Associated signs and symptoms
Associated signs and symptoms might hold a closer connection to the initiating and aggravating factors than the primary symptom that a patient is concerned about. For example, a patient may present with hypertension which in and of itself, does not indicate the initiating and aggravating factors. In this case, the associated signs and symptoms will provide a better guide as to the causal factors and will be a better measurement of the resolution or progression of the concern. For example, hypertension can be associated with increased toxins in the colon, with psychological stress, excesses or imbalance in diet, with urinary problems, etc. The overall effect on the body is a constriction of vessels, an increase in viscosity of fluids, or a deposition of fat particle narrowing the arteries (Lad 2005).
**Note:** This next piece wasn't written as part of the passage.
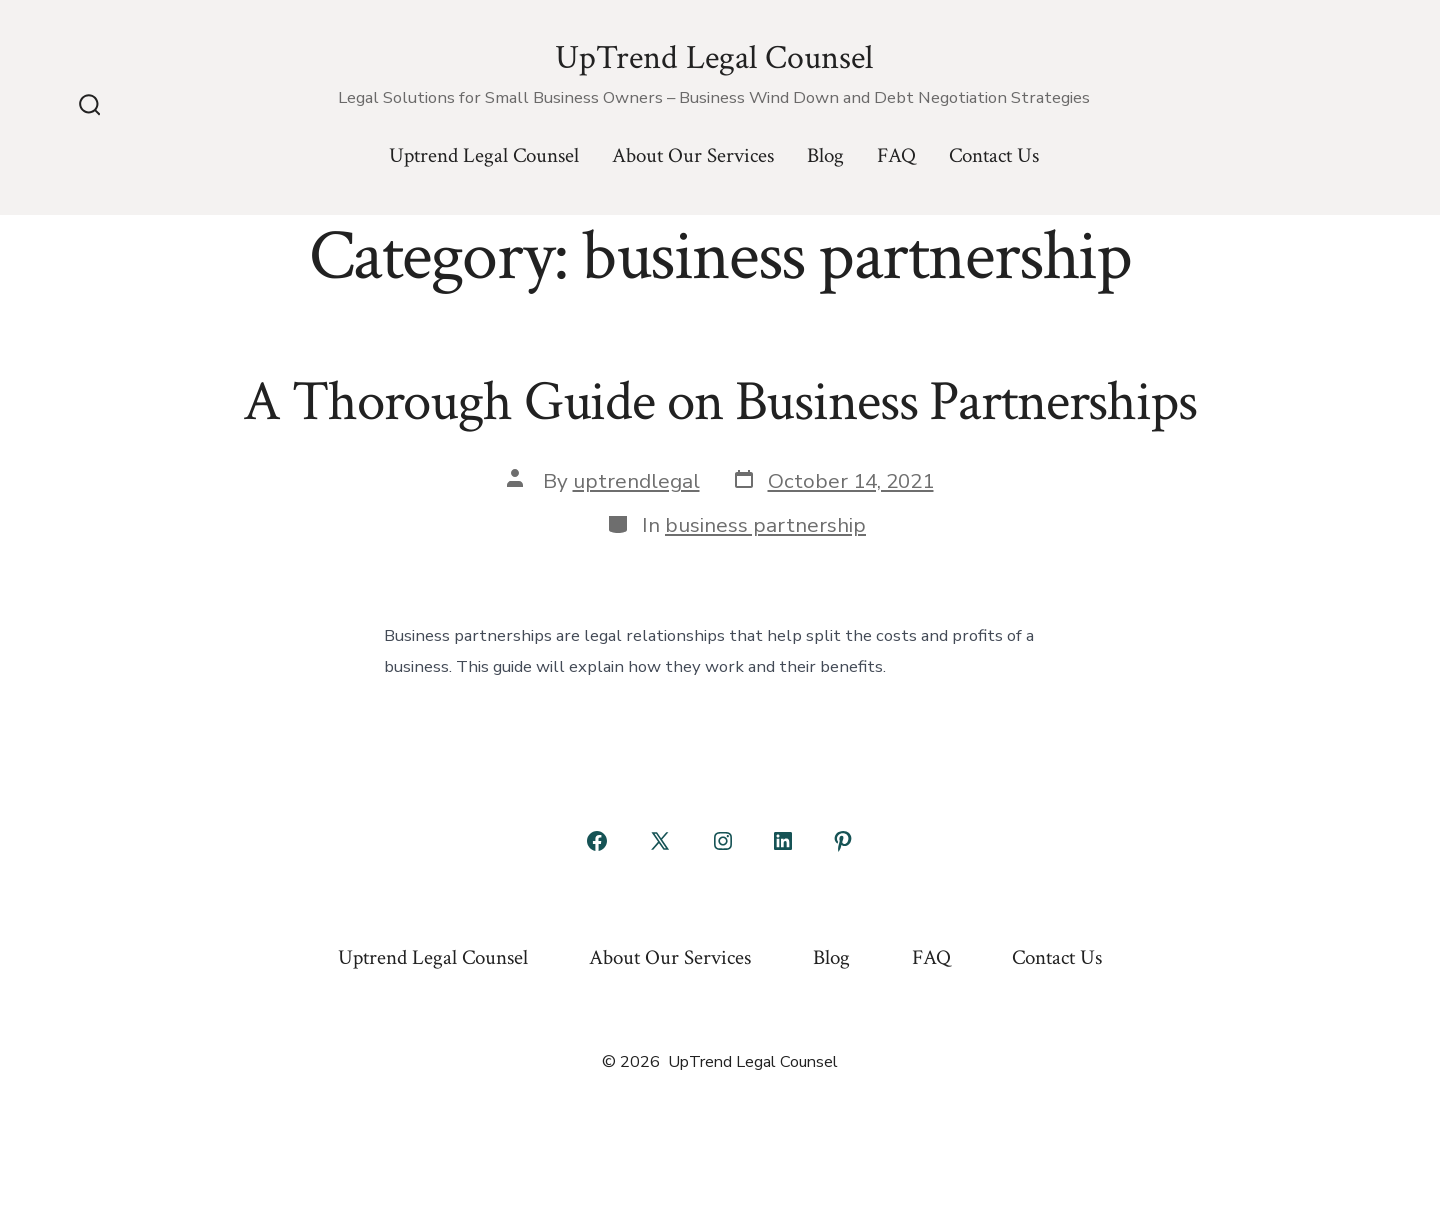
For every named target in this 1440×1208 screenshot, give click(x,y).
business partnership (765, 525)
The symptom pattern of associated signs and symptoms leads a practitioner to determine the initiating and aggravating factors.
NATURE OF SYMPTOMS
Understanding the characteristics or nature of symptoms requires an in-depth knowledge of anatomy, physiology, pathology, and the medical sciences, as well as an understanding of the mechanism of action of drugs and supplements, and the impact of other forms of treatment. It requires an appreciation and recognition of the body as a complex holistic system that is energetic, integrated and changing all the time. Symptoms are a wonderful diagnostic road map that can be interpreted by a skilled practitioner. A skilled practitioner also recognizes that there is not always a direct correlation between the discomfort that a patient is experiencing and the degree of risk to health. For example, the presence of pain might be very distressing to a patient and dramatically impact their quality of life, but it doesn’t necessarily mean that their health concerns are of high risk.
Onset
The dimension which contributes most to the organization and clarity of the history is chronology. Dates and times serve to anchor the history in such a way that relationships between symptoms and events can be more clearly seen (Morgan & Engel 1969).